I personally find angles really horrible to work with and store orientations as. This would be a lot easier if you stored orientations as a matrix or a quaternion. Also quaternions would give you SLERP which is great for doing an animated rotation towards your target. What you want is something along the lines to atan2 which is great because your enemy faces x by default.

movementDirection = playerPos - position;
// going to ignore elevation
movementDirection .y = 0;
movementDirection = normalize( movementDirection );
rotation.x = 0;
rotation.y = 1;
rotation.z = 0;
rotation.w = atan2(movementDirection.z, movementDirection.x); // this won't work if the enemy doesn't face x by default
position += movementDirection/50.0f;

Ideally you should set things by angles but it's easier to store and manipulate things by avoiding angles. Creating this kinda thing here doesn't even require any angles, it just needs a forward vector (movementDirection), an up vector (0, 1, 0) and a cross product. That will give you enough to build an orthogonal basis which you'd use as your orientation matrix. Those vectors would just be rows in the matrix.
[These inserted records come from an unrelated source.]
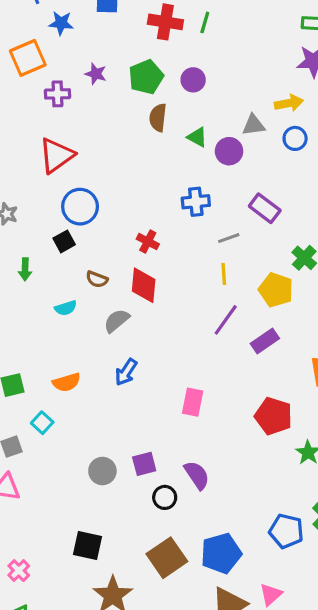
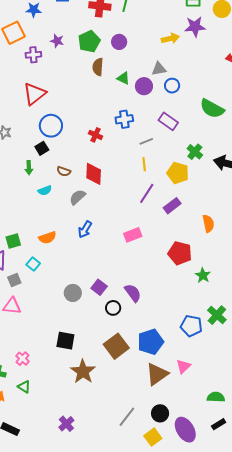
yellow arrow: (289, 103) -> (170, 38), moved
blue circle: (295, 138) -> (172, 86), moved
red cross: (148, 241) -> (96, 135), moved
green arrow: (25, 269) -> (29, 168), moved
pink rectangle: (193, 402) -> (133, 235), moved, turned 60
purple square: (144, 464) -> (99, 287), turned -35

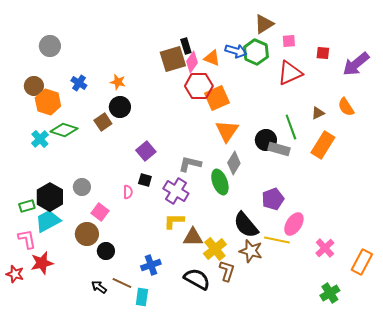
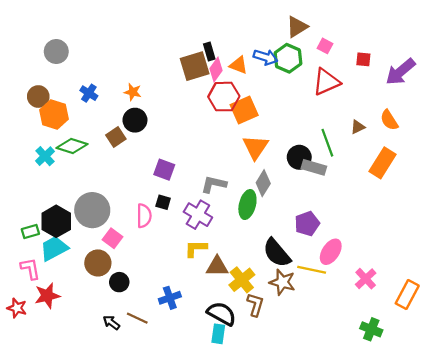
pink square: (289, 41) -> (325, 46), turned 32
orange rectangle: (323, 145) -> (382, 163), moved
purple square: (146, 151) -> (164, 170), turned -30
green ellipse: (220, 182) -> (247, 204), turned 35
gray circle: (82, 187) -> (92, 210), size x1.8
pink semicircle: (128, 192) -> (144, 216), size x1.5
green cross: (330, 293) -> (371, 329), turned -36
cyan rectangle: (142, 297) -> (218, 334), moved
I remember using angles a lot in the early days and I have to say it is so much easier without them. Of course at times you do need them but you should drop them as soon as possible (accept angles as initialisation because they are user friendly but internally work with quaternions or matrices). Also same goes for degrees, drop degrees as soon as you can and use radians. Use them if you are exposing an angle to a user/designer because degrees are more intuitive but drop it as soon as possible and store it as radians. Convert from degrees as soon as possible and to degrees as late as possible.

Edited by Nanoha, 22 July 2016 - 11:14 AM.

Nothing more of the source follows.